Мейплы так давно говорили и думали о неизбежности развода, что, казалось, этого никогда не случится. Их бесконечные разговоры, раз от раза все более непоследовательные и безжалостные, когда взаимные обвинения, извинения и излияния сыпались градом и тут же перечеркивались, в конце концов только туже завязывали их в узел какой-то мучительной, безысходной, унизительной близости. Даже физическая близость не умирала: так здоровый, вопреки всем невзгодам, ребенок растет себе и растет, несмотря на явный недостаток питания; а когда языки их наконец смолкали, тела обессиленно сливались в объятии, словно две безмолвные армии, которые счастливы побрататься, едва наступает передышка и можно не истреблять друг друга по воле двух безумных королей, охваченных абсурдной взаимной ненавистью. Истекающий кровью, изувеченный до неузнаваемости, десятки раз с почестями похороненный, их союз все никак не мог окончательно умереть. Не чая разбежаться, они – по старой супружеской привычке – сбежали на пару. Вдвоем отправились в Рим.
Они прилетели вечером. Самолет прибыл с задержкой, аэропорт встретил их великолепием. Они собрались впопыхах, спонтанно – и тем не менее, как будто заранее предупрежденные, шустрые итальянцы с безупречным английским ловко освободили их от багажа, тут же по телефону заказали номер в гостинице и проводили их в автобус. Автобус, к их удивлению, погрузился в темный сельский пейзаж. Где-то вдали висели, словно фонари, редкие освещенные окна; где-то внизу вдруг обнажила серебристую грудь река; то и дело мелькали силуэты олив и пиний, словно полузабытые иллюстрации в старом латинском букваре. «Вот так бы и ехала, и ехала в этом автобусе», – сказала вслух Джоан, и Ричард почувствовал себя уязвленным, припомнив, как давно, когда им еще было хорошо вместе, она раз призналась, что ощутила приятное возбуждение, оттого что парень на заправке, протирая переднее стекло энергичными круговыми движениями, заставил слегка раскачиваться корпус машины, а заодно и ее, сидящую внутри. Из всего, что она ему говорила, именно это признание засело у него в мозгу как самое большое откровение, самая потаенная глубина, приоткрывшаяся ему на миг в той заповедной бездне неведомой ему женщины, до которой он никогда не мог дотянуться и в конце концов устал дотягиваться.

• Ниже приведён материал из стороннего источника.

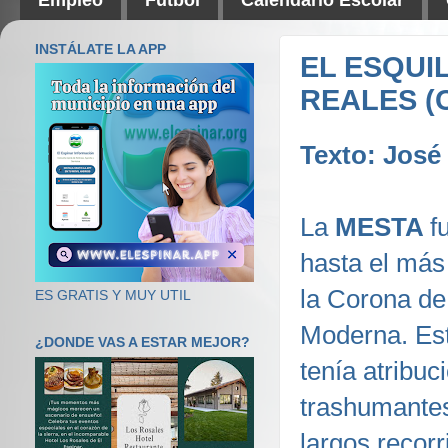
INSTÁLATE LA APP
EL ESQUI
REALES (
Texto: Jos
La
MESTA
f
hasta el más
la Corona de
ES GRATIS Y MUY UTIL
Moderna. Est
¿DONDE VAS A ESTAR MEJOR?
tenía atribu
trashumantes
largos recor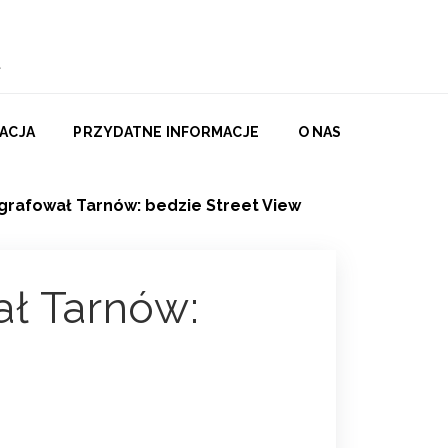
ACJA
PRZYDATNE INFORMACJE
O NAS
grafował Tarnów: bedzie Street View
ał Tarnów: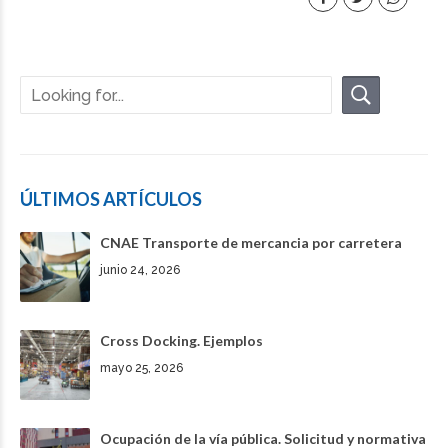
ÚLTIMOS ARTÍCULOS
CNAE Transporte de mercancia por carretera
junio 24, 2026
Cross Docking. Ejemplos
mayo 25, 2026
Ocupación de la vía pública. Solicitud y normativa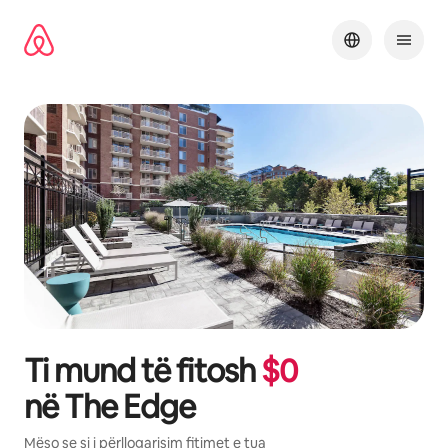
Kalo
te
përmbajtja
Ti mund të fitosh
$
0
në
The Edge
Mëso se si i përllogarisim fitimet e tua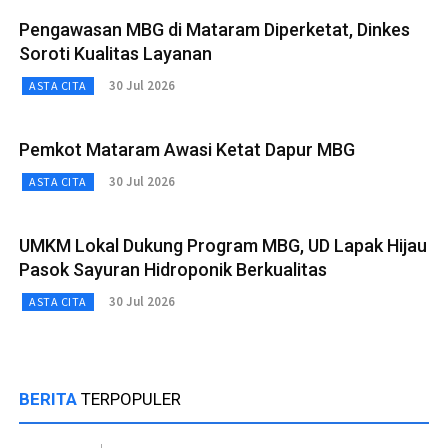
Pengawasan MBG di Mataram Diperketat, Dinkes
Soroti Kualitas Layanan
30 Jul 2026
ASTA CITA
Pemkot Mataram Awasi Ketat Dapur MBG
30 Jul 2026
ASTA CITA
UMKM Lokal Dukung Program MBG, UD Lapak Hijau
Pasok Sayuran Hidroponik Berkualitas
30 Jul 2026
ASTA CITA
BERITA
TERPOPULER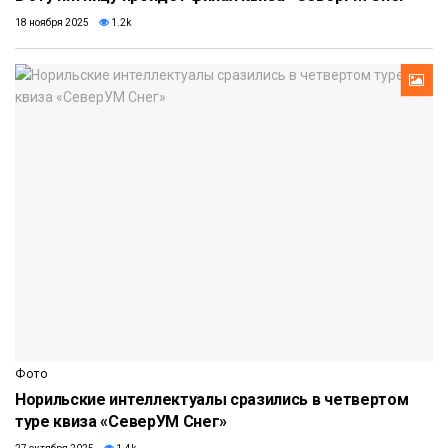
18 ноября 2025
1.2k
Фото
Норильские интеллектуалы сразились в четвертом
туре квиза «СеверУМ Снег»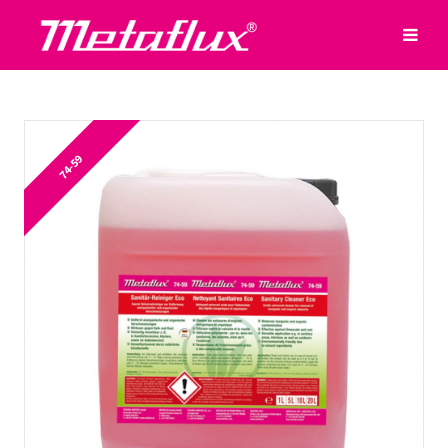
74-59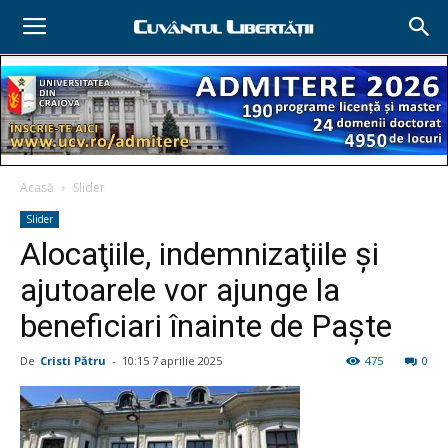
Acasă
Slider
Slider
Alocaţiile, indemnizaţiile şi
ajutoarele vor ajunge la
beneficiari înainte de Paşte
De
Cristi Pătru
-
10:15 7 aprilie 2025
475
0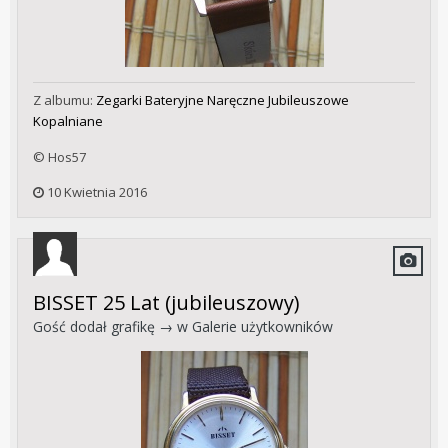
Z albumu:
Zegarki Bateryjne Naręczne Jubileuszowe
Kopalniane
© Hos57
10 Kwietnia 2016
BISSET 25 Lat (jubileuszowy)
Gość dodał grafikę → w
Galerie użytkowników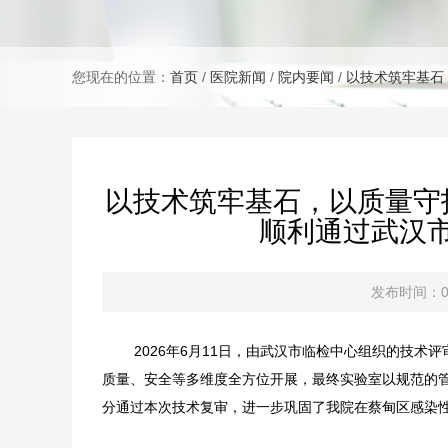
您现在的位置：
首页
/
医院新闻
/
院内要闻
/
以技术筑牢基石
以技术筑牢基石，以质量守
顺利通过武汉
发布时间：06
2026年6月11日，由武汉市临检中心组织的技术
质量、安全等多维度全方位开展，最终实验室以规范的
分通过本次技术复审，进一步巩固了我院在蔡甸区感染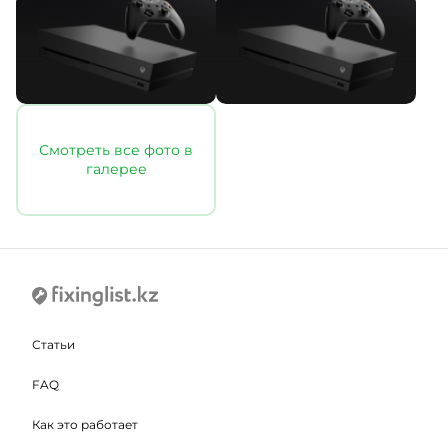
Смотреть все фото в
галерее
Статьи
FAQ
Как это работает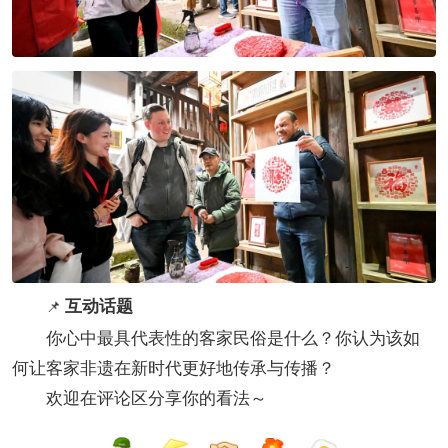
互动话题
📌
你心中最具代表性的客家民俗是什么？你认为该如
何让客家非遗在新时代更好地传承与传播？
欢迎在评论区分享你的看法～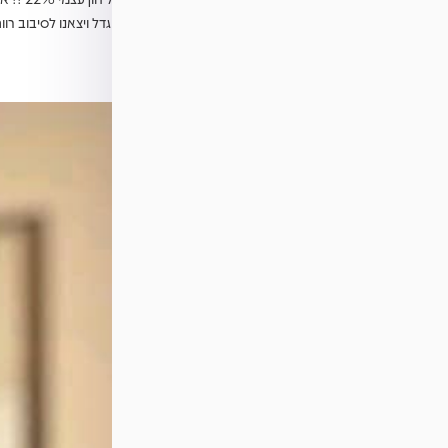
רכשנו עם יוסי נכס נוסף עם ההון העצמי המוגדל ויצאנו לסיבוב רוו
ירון לסין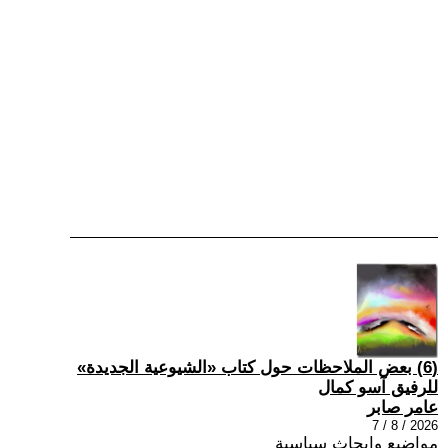
(6) بعض الملاحظات حول كتاب «الشيوعية الجديدة»
للرفيق آسو كمال
عامر صابر
2026 / 8 / 7
مواضيع وابحاث سياسية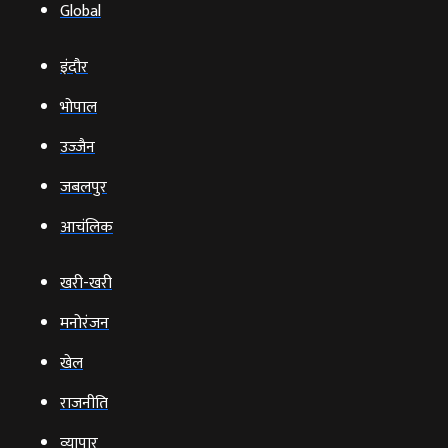
Global
इंदौर
भोपाल
उज्‍जैन
जबलपुर
आचंलिक
खरी-खरी
मनोरंजन
खेल
राजनीति
व्‍यापार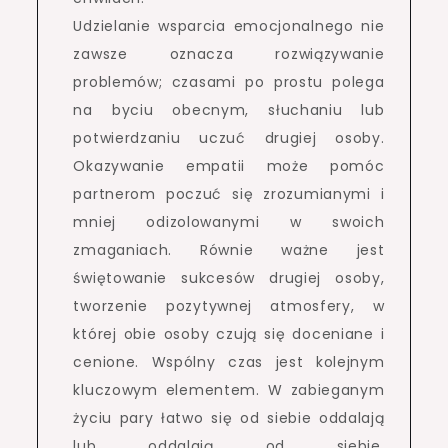
Udzielanie wsparcia emocjonalnego nie
zawsze oznacza rozwiązywanie
problemów; czasami po prostu polega
na byciu obecnym, słuchaniu lub
potwierdzaniu uczuć drugiej osoby.
Okazywanie empatii może pomóc
partnerom poczuć się zrozumianymi i
mniej odizolowanymi w swoich
zmaganiach. Równie ważne jest
świętowanie sukcesów drugiej osoby,
tworzenie pozytywnej atmosfery, w
której obie osoby czują się doceniane i
cenione. Wspólny czas jest kolejnym
kluczowym elementem. W zabieganym
życiu pary łatwo się od siebie oddalają
lub oddalają od siebie.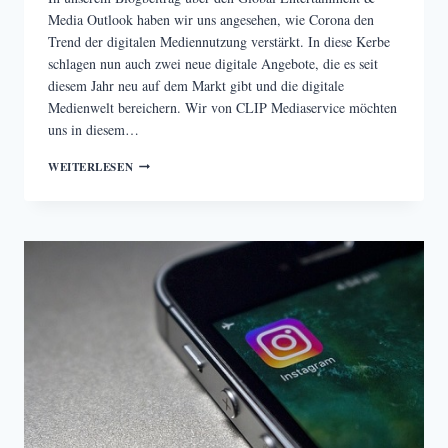
Media Outlook haben wir uns angesehen, wie Corona den
Trend der digitalen Mediennutzung verstärkt. In diese Kerbe
schlagen nun auch zwei neue digitale Angebote, die es seit
diesem Jahr neu auf dem Markt gibt und die digitale
Medienwelt bereichern. Wir von CLIP Mediaservice möchten
uns in diesem…
NEUES
WEITERLESEN
AUS
DER
DIGITALEN
MEDIENWELT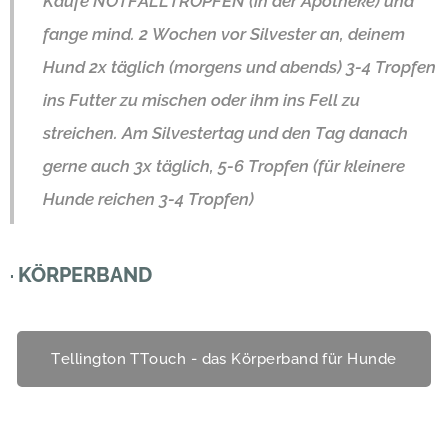
Kaufe NOTFALLTROPFEN (in der Apotheke) und
fange mind. 2 Wochen vor Silvester an, deinem
Hund 2x täglich (morgens und abends) 3-4 Tropfen
ins Futter zu mischen oder ihm ins Fell zu
streichen. Am Silvestertag und den Tag danach
gerne auch 3x täglich, 5-6 Tropfen (für kleinere
Hunde reichen 3-4 Tropfen)
KÖRPERBAND
·
Tellington TTouch - das Körperband für Hunde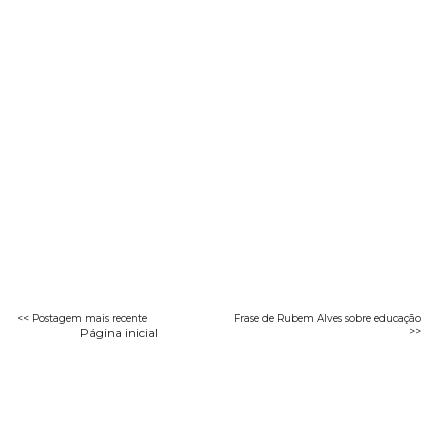
<< Postagem mais recente
Frase de Rubem Alves sobre educação
Página inicial
>>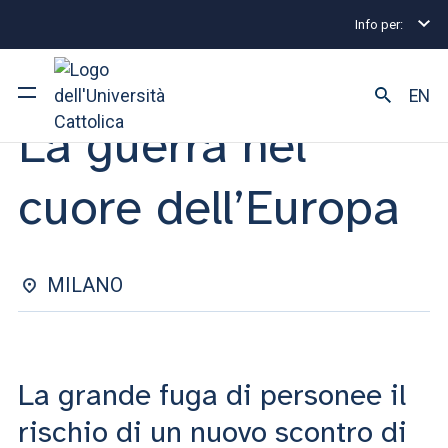
Info per:
Eventi
Milano
La guerra nel cuore dell’Europa
EVENTO | 06 NOVEMBRE 2023
EN
La guerra nel
Ateneo
cuore dell’Europa
Corsi di studio
Ricerca
MILANO
Facoltà e campus
La grande fuga di personee il
SEI UNO STUDENTE ISCRITTO?
rischio di un nuovo scontro di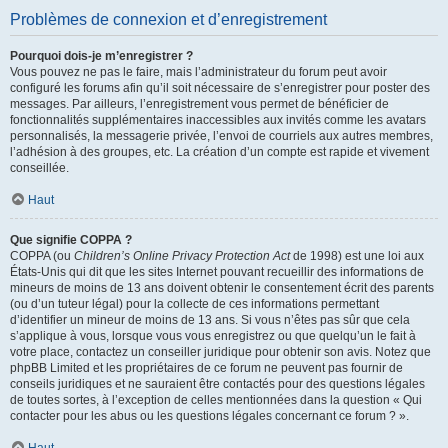
Problèmes de connexion et d’enregistrement
Pourquoi dois-je m’enregistrer ?
Vous pouvez ne pas le faire, mais l’administrateur du forum peut avoir
configuré les forums afin qu’il soit nécessaire de s’enregistrer pour poster des
messages. Par ailleurs, l’enregistrement vous permet de bénéficier de
fonctionnalités supplémentaires inaccessibles aux invités comme les avatars
personnalisés, la messagerie privée, l’envoi de courriels aux autres membres,
l’adhésion à des groupes, etc. La création d’un compte est rapide et vivement
conseillée.
Haut
Que signifie COPPA ?
COPPA (ou
Children’s Online Privacy Protection Act
de 1998) est une loi aux
États-Unis qui dit que les sites Internet pouvant recueillir des informations de
mineurs de moins de 13 ans doivent obtenir le consentement écrit des parents
(ou d’un tuteur légal) pour la collecte de ces informations permettant
d’identifier un mineur de moins de 13 ans. Si vous n’êtes pas sûr que cela
s’applique à vous, lorsque vous vous enregistrez ou que quelqu’un le fait à
votre place, contactez un conseiller juridique pour obtenir son avis. Notez que
phpBB Limited et les propriétaires de ce forum ne peuvent pas fournir de
conseils juridiques et ne sauraient être contactés pour des questions légales
de toutes sortes, à l’exception de celles mentionnées dans la question « Qui
contacter pour les abus ou les questions légales concernant ce forum ? ».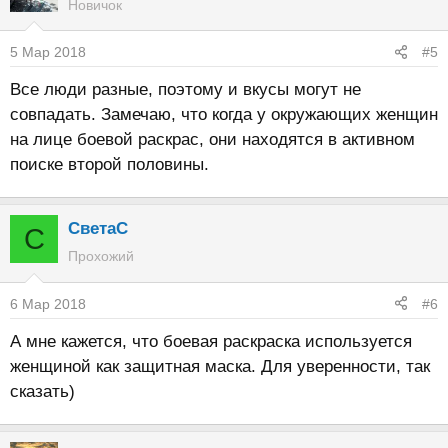
Новичок
5 Мар 2018
#5
Все люди разные, поэтому и вкусы могут не
совпадать. Замечаю, что когда у окружающих женщин
на лице боевой раскрас, они находятся в активном
поиске второй половины.
СветаС
С
Прохожий
6 Мар 2018
#6
А мне кажется, что боевая раскраска используется
женщиной как защитная маска. Для уверенности, так
сказать)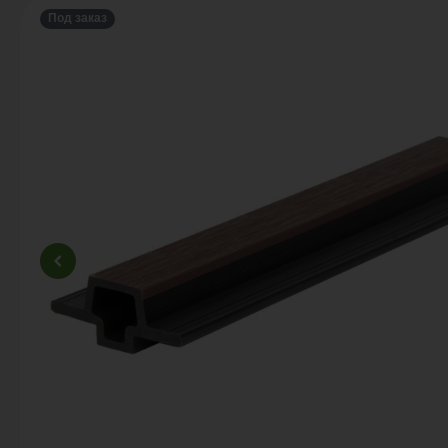
Под заказ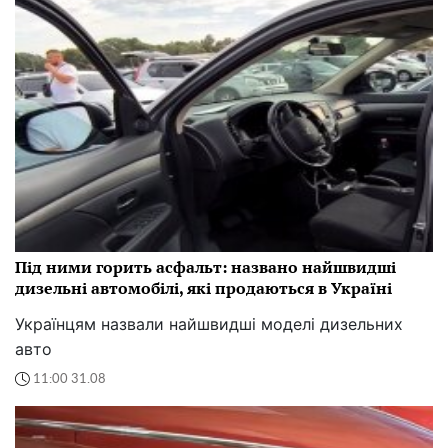
Під ними горить асфальт: названо найшвидші
дизельні автомобілі, які продаються в Україні
Українцям назвали найшвидші моделі дизельних
авто
11:00 31.08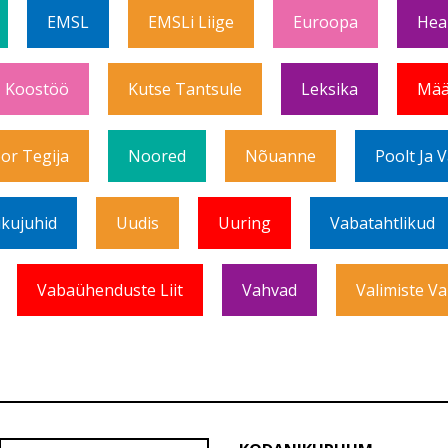
EMSL
EMSLi Liige
Euroopa
Hea
Koostöö
Kutse Tantsule
Leksika
Mää
or Tegija
Noored
Nõuanne
Poolt Ja 
ikujuhid
Uudis
Uuring
Vabatahtlikud
Vabaühenduste Liit
Vahvad
Valimiste Va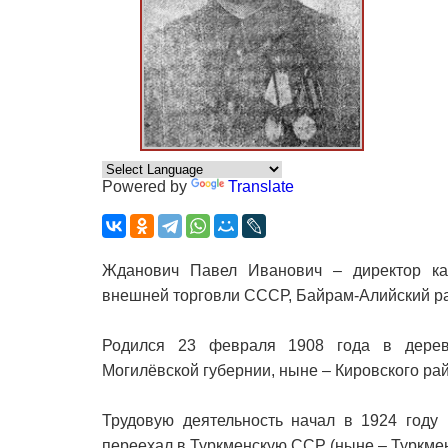
Powered by
Translate
Жданович Павел Иванович – директор кар
внешней торговли СССР, Байрам-Алийский ра
Родился 23 февраля 1908 года в дерев
Могилёвской губернии, ныне – Кировского ра
Трудовую деятельность начал в 1924 году 
переехал в Туркменскую ССР (ныне – Туркмен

В то же время ему приятно было сознавать, что ей хорошо. Это было его слабое место. Он искренне хотел, чтобы ей было хорошо, и неоспоримый факт, что вдали от нее он не мог быть уверен, хорошо ей или плохо, и стал той последней, неожиданно захлопнувшейся перед ним дверью, когда все другие двери были уже настежь раскрыты. И он осушал слезы, им же самим исторгнутые из ее глаз, забирал назад все свои доводы о полной безысходности в тот самый момент, когда она вот-вот готова была с ними смириться, и их совместная агония продолжалась дальше.
– Все когда-нибудь кончается, – изрек он на сей раз.
– Можешь ты хоть на минутку оставить меня в покое?
– Прости. Уже оставил.
Она какое-то время молча смотрела в окно, потом повернулась к нему и сказала:
– У меня такое чувство, будто мы едем вовсе не в Рим.
– Куда же мы едем? – Он искренне хотел знать, искренне надеялся, что она ему объяснит.
– Может, назад, туда, где все было иначе?
– Ну нет. Я назад не хочу. По-моему, мы ушли оттуда так далеко, что нам осталось пройти совсем немного.
Она отвернулась и долго смотрела на тихий пейзаж за окном, прежде чем до него дошло, что она плачет. Он обнаружил в себе порыв утешить ее и внутренне этот порыв осадил как, по сути, трусливый и жестокий, но рука его, словно повинуясь властной, как вожделение, силе, сама поползла вверх по ее руке. Она опустила голову ему на плечо. Женщина в платке, сидевшая через проход от них, приняла их за молодоженов и благопристойно отвела взгляд.
Сельская местность незаметно осталась позади. Заводские корпуса и ряды жилых домов, вытянувшиеся вдоль дороги, сразу сделали ее уже. Внезапно совсем рядом возникла громада монумента – белая пирамида, вся в лучах света и латинских надписях. Вскоре они уже вместе приникли лицом к окну, жадно всматриваясь в Колизей, эдакий разрушенный свадебный торт, который сперва медленно заполнял собой все видимое пространство, а после безмолвно уплыл из него прочь. На автовокзале еще одна вереница проворных рук и голосов воссоединила их с багажом, усадила в такси и доставила к дверям гостиницы. Когда Ричард опустил в руку шофера несколько монет по шестьсот лир каждая, у него осталось ощущение, что это самые гладкие, круглые, соразмерные по весу монеты, какими ему случалось расплачиваться. К стойке регистрации нужно было подняться по одному пролету лестницы. Портье был молоденький, игриво настроенный весельчак. Он несколько раз произнес их фамилию и спросил, почему им с фамилией Мейпл не пришло в голову отправиться в Нейпл – так ведь по-английски звучит «Неаполь»? Холлы в этой второразрядной, как их предупредили в аэропорту, гостинице были, тем не менее, отделаны розовым мрамором. Так по мраморным полам они и дошли до своего номера. В номере пол тоже был мраморный. Это да еще грандиозные размеры ванной и по-имперски пурпурные занавески настолько ослепили Ричарда, что серьезный изъян он обнаружил, уже когда портье, явно довольный чаевыми – вероятно, непомерно щедрыми, – пощелкивая каблуками, скрылся в конце коридора.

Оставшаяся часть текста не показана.